> _Supplied records_:
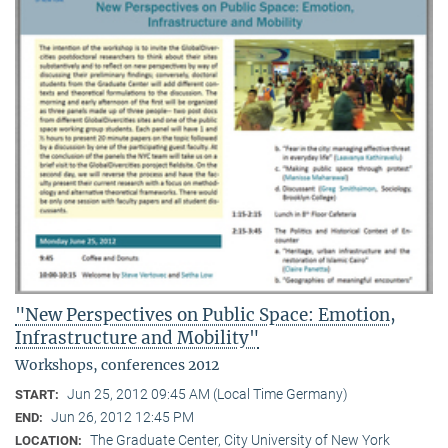
"New Perspectives on Public Space: Emotion,
Infrastructure and Mobility"
Workshops, conferences 2012
Jun 25, 2012 09:45 AM (Local Time Germany)
START:
Jun 26, 2012 12:45 PM
END:
The Graduate Center, City University of New York
LOCATION:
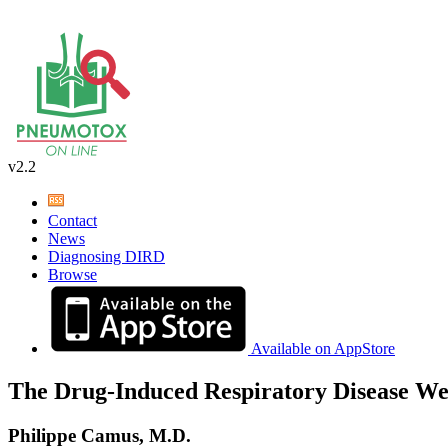
v2.2
Contact
News
Diagnosing DIRD
Browse
Available on AppStore
The Drug-Induced Respiratory Disease We
Philippe Camus, M.D.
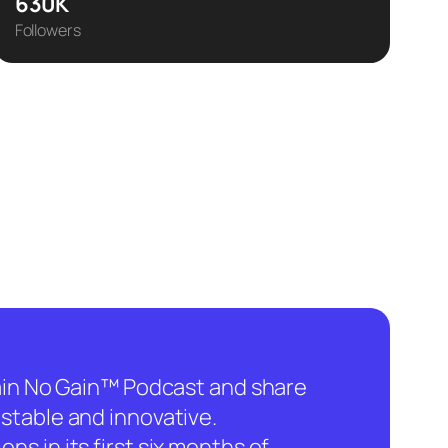
630K
Followers
hain No Gain™ Podcast and share
stable and innovative.
ns in its first six months of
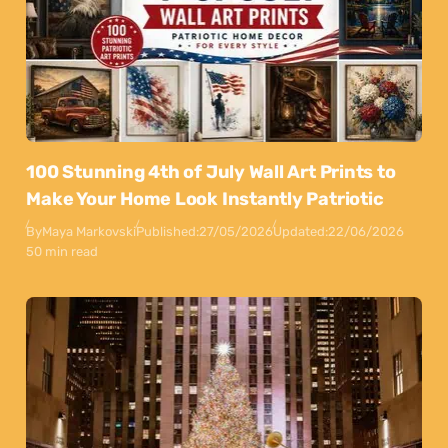
100 Stunning 4th of July Wall Art Prints to
Make Your Home Look Instantly Patriotic
By
Maya Markovski
Published:
27/05/2026
Updated:
22/06/2026
50 min read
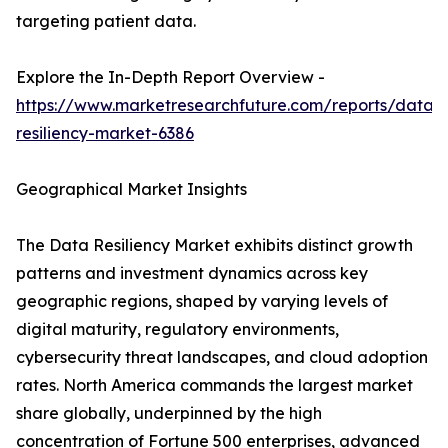
targeting patient data.
Explore the In-Depth Report Overview -
https://www.marketresearchfuture.com/reports/data-
resiliency-market-6386
Geographical Market Insights
The Data Resiliency Market exhibits distinct growth
patterns and investment dynamics across key
geographic regions, shaped by varying levels of
digital maturity, regulatory environments,
cybersecurity threat landscapes, and cloud adoption
rates. North America commands the largest market
share globally, underpinned by the high
concentration of Fortune 500 enterprises, advanced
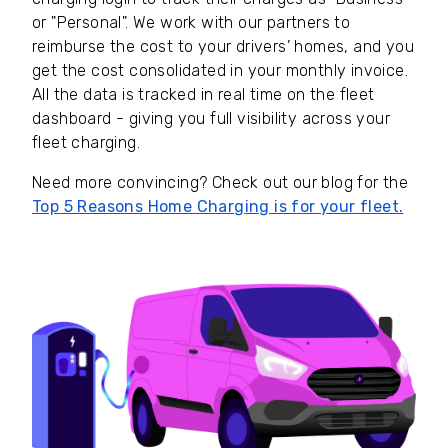
or "Personal". We work with our partners to
reimburse the cost to your drivers’ homes, and you
get the cost consolidated in your monthly invoice.
All the data is tracked in real time on the fleet
dashboard - giving you full visibility across your
fleet charging.
Need more convincing? Check out our blog for the
Top 5 Reasons Home Charging is for your fleet.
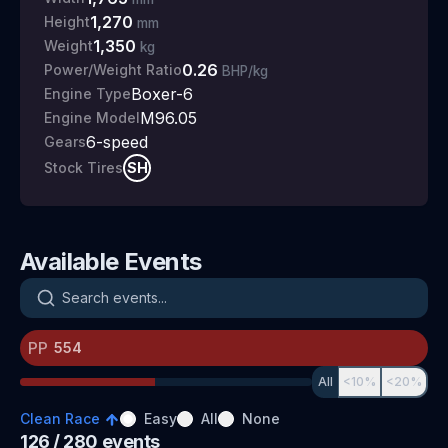
1,270
Height
mm
1,350
Weight
kg
0.26
Power/Weight Ratio
BHP/kg
Boxer-6
Engine Type
M96.05
Engine Model
6
-speed
Gears
SH
Stock Tires
Available Events
Search events
PP
All
<10%
<20%
Clean Race
Easy
All
None
126
/ 280
events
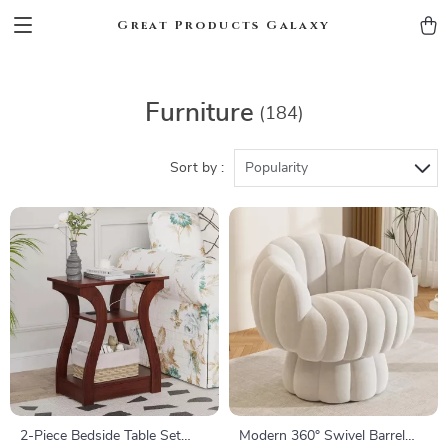
Great Products Galaxy
Furniture
(184)
Sort by :
Popularity
2-Piece Bedside Table Set
Modern 360° Swivel Barrel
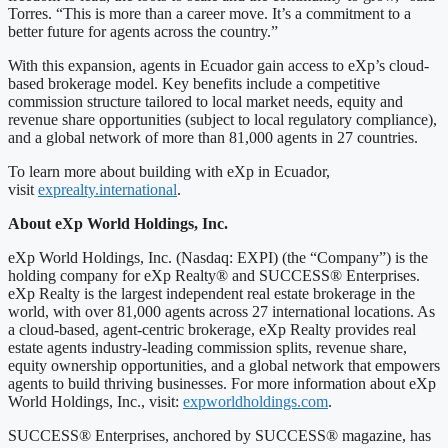
Torres. “This is more than a career move. It’s a commitment to a
better future for agents across the country.”
With this expansion, agents in Ecuador gain access to eXp’s cloud-
based brokerage model. Key benefits include a competitive
commission structure tailored to local market needs, equity and
revenue share opportunities (subject to local regulatory compliance),
and a global network of more than 81,000 agents in 27 countries.
To learn more about building with eXp in Ecuador,
visit
exprealty.international
.
About eXp World Holdings, Inc.
eXp World Holdings, Inc. (Nasdaq: EXPI) (the “Company”) is the
holding company for eXp Realty® and SUCCESS® Enterprises.
eXp Realty is the largest independent real estate brokerage in the
world, with over 81,000 agents across 27 international locations. As
a cloud-based, agent-centric brokerage, eXp Realty provides real
estate agents industry-leading commission splits, revenue share,
equity ownership opportunities, and a global network that empowers
agents to build thriving businesses. For more information about eXp
World Holdings, Inc., visit:
expworldholdings.com
.
SUCCESS® Enterprises, anchored by SUCCESS® magazine, has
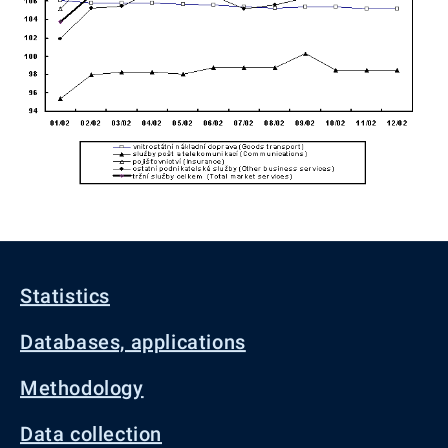
Statistics
Databases, applications
Methodology
Data collection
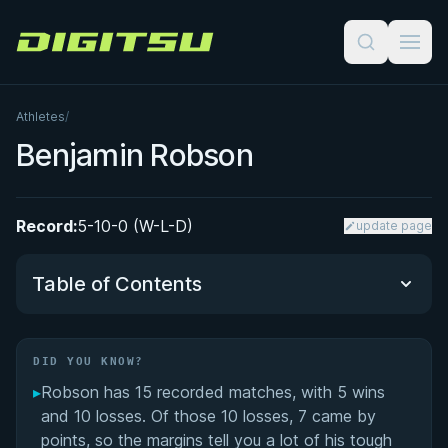
Digitsu
Athletes
/
Benjamin Robson
Record:
5-10-0 (W-L-D)
update page
Table of Contents
Did You Know?
DID YOU KNOW?
▸
Robson has 15 recorded matches, with 5 wins
Performance Summary
and 10 losses. Of those 10 losses, 7 came by
points, so the margins tell you a lot of his tough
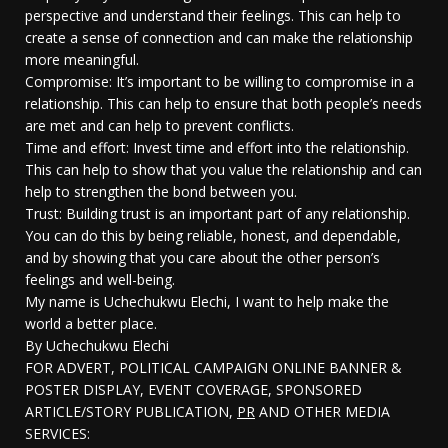
perspective and understand their feelings. This can help to
create a sense of connection and can make the relationship
more meaningful.
Compromise: It’s important to be willing to compromise in a
relationship. This can help to ensure that both people’s needs
are met and can help to prevent conflicts.
Time and effort: Invest time and effort into the relationship.
This can help to show that you value the relationship and can
help to strengthen the bond between you.
Trust: Building trust is an important part of any relationship.
You can do this by being reliable, honest, and dependable,
and by showing that you care about the other person’s
feelings and well-being.
My name is Uchechukwu Elechi, I want to help make the
world a better place.
By Uchechukwu Elechi
FOR ADVERT, POLITICAL CAMPAIGN ONLINE BANNER &
POSTER DISPLAY, EVENT COVERAGE, SPONSORED
ARTICLE/STORY PUBLICATION,
PR
AND OTHER MEDIA
SERVICES:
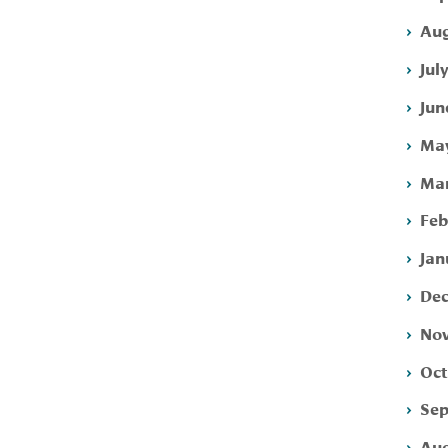
Aug
Jul
Jun
May
Mar
Feb
Jan
Dec
Nov
Oct
Sep
Aug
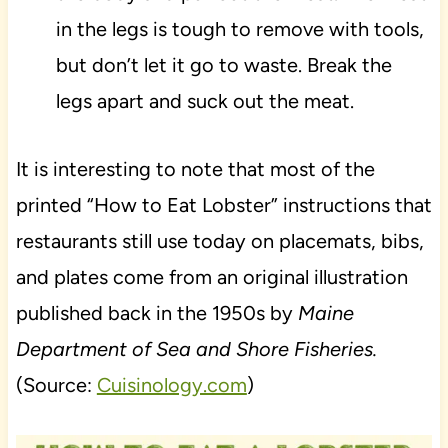
in the legs is tough to remove with tools,
but don’t let it go to waste. Break the
legs apart and suck out the meat.
It is interesting to note that most of the
printed “How to Eat Lobster” instructions that
restaurants still use today on placemats, bibs,
and plates come from an original illustration
published back in the 1950s by
Maine
Department of Sea and Shore Fisheries.
(Source:
Cuisinology.com
)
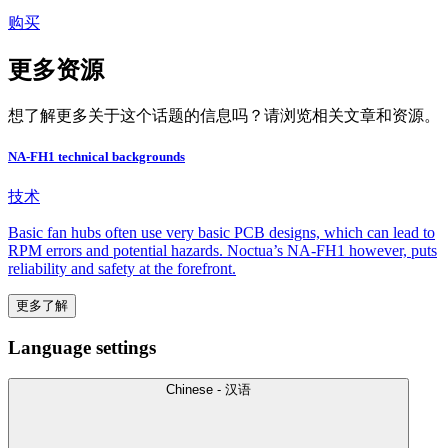
购买
更多资源
想了解更多关于这个话题的信息吗？请浏览相关文章和资源。
NA-FH1 technical backgrounds
技术
Basic fan hubs often use very basic PCB designs, which can lead to
RPM errors and potential hazards. Noctua’s NA-FH1 however, puts
reliability and safety at the forefront.
更多了解
Language settings
Chinese - 汉语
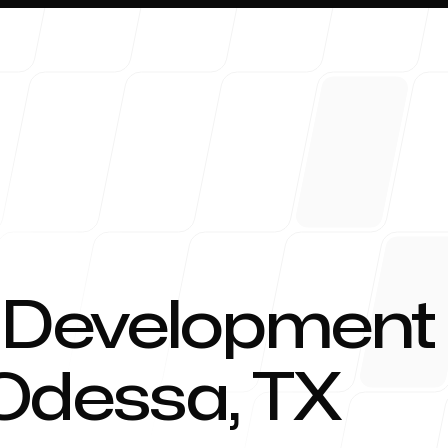
About 
 Development
 Odessa, TX
Blog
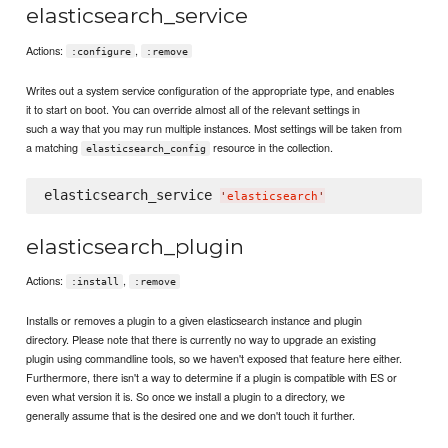
elasticsearch_service
Actions:
,
:configure
:remove
Writes out a system service configuration of the appropriate type, and enables
it to start on boot. You can override almost all of the relevant settings in
such a way that you may run multiple instances. Most settings will be taken from
a matching
resource in the collection.
elasticsearch_config
elasticsearch_service 
'
elasticsearch
'
elasticsearch_plugin
Actions:
,
:install
:remove
Installs or removes a plugin to a given elasticsearch instance and plugin
directory. Please note that there is currently no way to upgrade an existing
plugin using commandline tools, so we haven't exposed that feature here either.
Furthermore, there isn't a way to determine if a plugin is compatible with ES or
even what version it is. So once we install a plugin to a directory, we
generally assume that is the desired one and we don't touch it further.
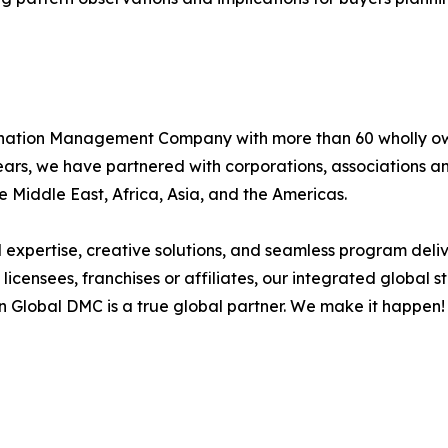
stination Management Company with more than 60 wholly o
 years, we have partnered with corporations, associations
e Middle East, Africa, Asia, and the Americas.
xpertise, creative solutions, and seamless program delive
licensees, franchises or affiliates, our integrated global
n Global DMC is a true global partner. We make it happen!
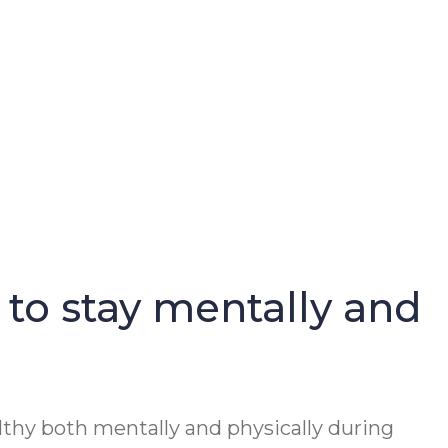
 to stay mentally and
lthy both mentally and physically during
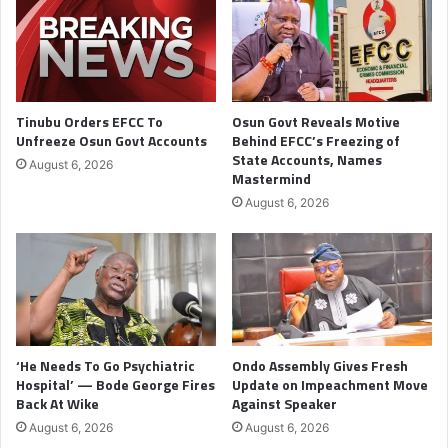
Tinubu Orders EFCC To
Osun Govt Reveals Motive
Unfreeze Osun Govt Accounts
Behind EFCC’s Freezing of
State Accounts, Names
August 6, 2026
Mastermind
August 6, 2026
‘He Needs To Go Psychiatric
Ondo Assembly Gives Fresh
Hospital’ — Bode George Fires
Update on Impeachment Move
Back At Wike
Against Speaker
August 6, 2026
August 6, 2026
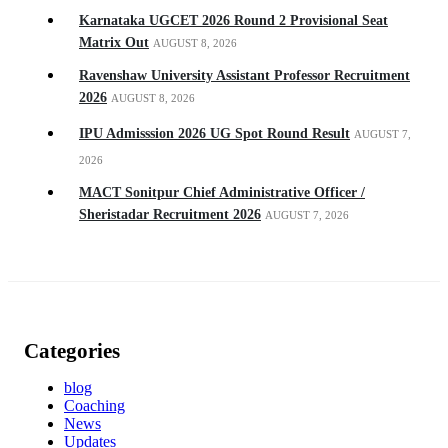
Karnataka UGCET 2026 Round 2 Provisional Seat
Matrix Out
AUGUST 8, 2026
Ravenshaw University Assistant Professor Recruitment
2026
AUGUST 8, 2026
IPU Admisssion 2026 UG Spot Round Result
AUGUST 7,
2026
MACT Sonitpur Chief Administrative Officer /
Sheristadar Recruitment 2026
AUGUST 7, 2026
Categories
blog
Coaching
News
Updates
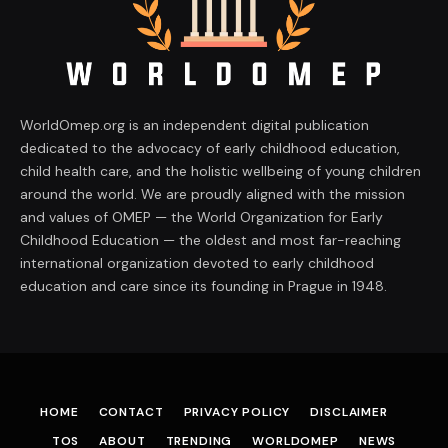
WorldOmep.org is an independent digital publication
dedicated to the advocacy of early childhood education,
child health care, and the holistic wellbeing of young children
around the world. We are proudly aligned with the mission
and values of OMEP — the World Organization for Early
Childhood Education — the oldest and most far-reaching
international organization devoted to early childhood
education and care since its founding in Prague in 1948.
HOME
CONTACT
PRIVACY POLICY
DISCLAIMER
TOS
ABOUT
TRENDING
WORLDOMEP
NEWS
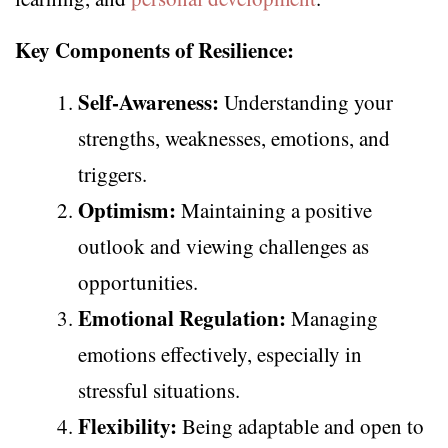
Key Components of Resilience:
Self-Awareness:
Understanding your
strengths, weaknesses, emotions, and
triggers.
Optimism:
Maintaining a positive
outlook and viewing challenges as
opportunities.
Emotional Regulation:
Managing
emotions effectively, especially in
stressful situations.
Flexibility:
Being adaptable and open to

> _Requirement_:
The listing above should be returned word for word, with pictures omitted.

> _Response to this exercise_:
"New Perspectives on Public Space: Emotion,
Infrastructure and Mobility"
Workshops, conferences 2012
Jun 25, 2012 09:45 AM (Local Time Germany)
START:
Jun 26, 2012 12:45 PM
END:
The Graduate Center, City University of New York
LOCATION:
v2.2
Contact
News
Diagnosing DIRD
Browse
Available on AppStore
The Drug-Induced Respiratory Disease We
Philippe Camus, M.D.
630K
Followers
hain No Gain™ Podcast and share
stable and innovative.
ns in its first six months of
100 Stunning 4th of July Wall Art Prints to
Make Your Home Look Instantly Patriotic
By
Maya Markovski
Published:
27/05/2026
Updated:
22/06/2026
50 min read
targeting patient data.
Explore the In-Depth Report Overview -
https://www.marketresearchfuture.com/reports/data-
resiliency-market-6386
Geographical Market Insights
The Data Resiliency Market exhibits distinct growth
patterns and investment dynamics across key
geographic regions, shaped by varying levels of
digital maturity, regulatory environments,
cybersecurity threat landscapes, and cloud adoption
rates. North America commands the largest market
share globally, underpinned by the high
concentration of Fortune 500 enterprises, advanced
or "Personal". We work with our partners to
reimburse the cost to your drivers’ homes, and you
get the cost consolidated in your monthly invoice.
All the data is tracked in real time on the fleet
dashboard - giving you full visibility across your
fleet charging.
Need more convincing? Check out our blog for the
Top 5 Reasons Home Charging is for your fleet.
1,270
Height
mm
1,350
Weight
kg
0.26
Power/Weight Ratio
BHP/kg
Boxer-6
Engine Type
M96.05
Engine Model
6
-speed
Gears
SH
Stock Tires
Available Events
Search events
PP
All
<10%
<20%
Clean Race
Easy
All
None
126
/ 280
events
Great Products Galaxy
Furniture
(184)
Sort by :
Popularity
2-Piece Bedside Table Set
Modern 360° Swivel Barrel
Torres. “This is more than a career move. It’s a commitment to a
better future for agents across the country.”
With this expansion, agents in Ecuador gain access to eXp’s cloud-
based brokerage model. Key benefits include a competitive
commission structure tailored to local market needs, equity and
revenue share opportunities (subject to local regulatory compliance),
and a global network of more than 81,000 agents in 27 countries.
To learn more about building with eXp in Ecuador,
visit
exprealty.international
.
About eXp World Holdings, Inc.
eXp World Holdings, Inc. (Nasdaq: EXPI) (the “Company”) is the
holding company for eXp Realty® and SUCCESS® Enterprises.
eXp Realty is the largest independent real estate brokerage in the
world, with over 81,000 agents across 27 international locations. As
a cloud-based, agent-centric brokerage, eXp Realty provides real
estate agents industry-leading commission splits, revenue share,
equity ownership opportunities, and a global network that empowers
agents to build thriving businesses. For more information about eXp
World Holdings, Inc., visit:
expworldholdings.com
.
SUCCESS® Enterprises, anchored by SUCCESS® magazine, has
Statistics
Databases, applications
Methodology
Data collection
Digitsu
Athletes
/
Benjamin Robson
Record:
5-10-0 (W-L-D)
update page
Table of Contents
Did You Know?
DID YOU KNOW?
▸
Robson has 15 recorded matches, with 5 wins
Performance Summary
and 10 losses. Of those 10 losses, 7 came by
points, so the margins tell you a lot of his tough
perspective and understand their feelings. This can help to
create a sense of connection and can make the relationship
more meaningful.
Compromise: It’s important to be willing to compromise in a
relationship. This can help to ensure that both people’s needs
are met and can help to prevent conflicts.
Time and effort: Invest time and effort into the relationship.
This can help to show that you value the relationship and can
help to strengthen the bond between you.
Trust: Building trust is an important part of any relationship.
You can do this by being reliable, honest, and dependable,
and by showing that you care about the other person’s
feelings and well-being.
My name is Uchechukwu Elechi, I want to help make the
world a better place.
By Uchechukwu Elechi
FOR ADVERT, POLITICAL CAMPAIGN ONLINE BANNER &
POSTER DISPLAY, EVENT COVERAGE, SPONSORED
ARTICLE/STORY PUBLICATION,
PR
AND OTHER MEDIA
SERVICES:
Aug
Jul
Jun
May
Mar
Feb
Jan
Dec
Nov
Oct
Sep
Aug
in the legs is tough to remove with tools,
but don’t let it go to waste. Break the
legs apart and suck out the meat.
It is interesting to note that most of the
printed “How to Eat Lobster” instructions that
restaurants still use today on placemats, bibs,
and plates come from an original illustration
published back in the 1950s by
Maine
Department of Sea and Shore Fisheries.
(Source:
Cuisinology.com
)
购买
更多资源
想了解更多关于这个话题的信息吗？请浏览相关文章和资源。
NA-FH1 technical backgrounds
技术
Basic fan hubs often use very basic PCB designs, which can lead to
RPM errors and potential hazards. Noctua’s NA-FH1 however, puts
reliability and safety at the forefront.
更多了解
Language settings
Chinese - 汉语
About 
 Development
 Odessa, TX
Blog
elasticsearch_service
Actions:
,
:configure
:remove
Writes out a system service configuration of the appropriate type, and enables
it to start on boot. You can override almost all of the relevant settings in
such a way that you may run multiple instances. Most settings will be taken from
a matching
resource in the collection.
elasticsearch_config
elasticsearch_service 
'
elasticsearch
'
elasticsearch_plugin
Actions:
,
:install
:remove
Installs or removes a plugin to a given elasticsearch instance and plugin
directory. Please note that there is currently no way to upgrade an existing
plugin using commandline tools, so we haven't exposed that feature here either.
Furthermore, there isn't a way to determine if a plugin is compatible with ES or
even what version it is. So once we install a plugin to a directory, we
generally assume that is the desired one and we don't touch it further.
stination Management Company with more than 60 wholly o
 years, we have partnered with corporations, associations
e Middle East, Africa, Asia, and the Americas.
xpertise, creative solutions, and seamless program delive
licensees, franchises or affiliates, our integrated global
n Global DMC is a true global partner. We make it happen!
 to stay mentally and
lthy both mentally and physically during
Tinubu Orders EFCC To
Osun Govt Reveals Motive
Unfreeze Osun Govt Accounts
Behind EFCC’s Freezing of
State Accounts, Names
August 6, 2026
Mastermind
August 6, 2026
‘He Needs To Go Psychiatric
Ondo Assembly Gives Fresh
Hospital’ — Bode George Fires
Update on Impeachment Move
Back At Wike
Against Speaker
August 6, 2026
August 6, 2026
Karnataka UGCET 2026 Round 2 Provisional Seat
Matrix Out
AUGUST 8, 2026
Ravenshaw University Assistant Professor Recruitment
2026
AUGUST 8, 2026
IPU Admisssion 2026 UG Spot Round Result
AUGUST 7,
2026
MACT Sonitpur Chief Administrative Officer /
Sheristadar Recruitment 2026
AUGUST 7, 2026
Categories
blog
Coaching
News
Updates
WorldOmep.org is an independent digital publication
dedicated to the advocacy of early childhood education,
child health care, and the holistic wellbeing of young children
around the world. We are proudly aligned with the mission
and values of OMEP — the World Organization for Early
Childhood Education — the oldest and most far-reaching
international organization devoted to early childhood
education and care since its founding in Prague in 1948.
HOME
CONTACT
PRIVACY POLICY
DISCLAIMER
TOS
ABOUT
TRENDING
WORLDOMEP
NEWS
Key Components of Resilience:
Self-Awareness:
Understanding your
strengths, weaknesses, emotions, and
triggers.
Optimism:
Maintaining a positive
outlook and viewing challenges as
opportunities.
Emotional Regulation:
Managing
emotions effectively, especially in
stressful situations.
Flexibility:
Being adaptable and open to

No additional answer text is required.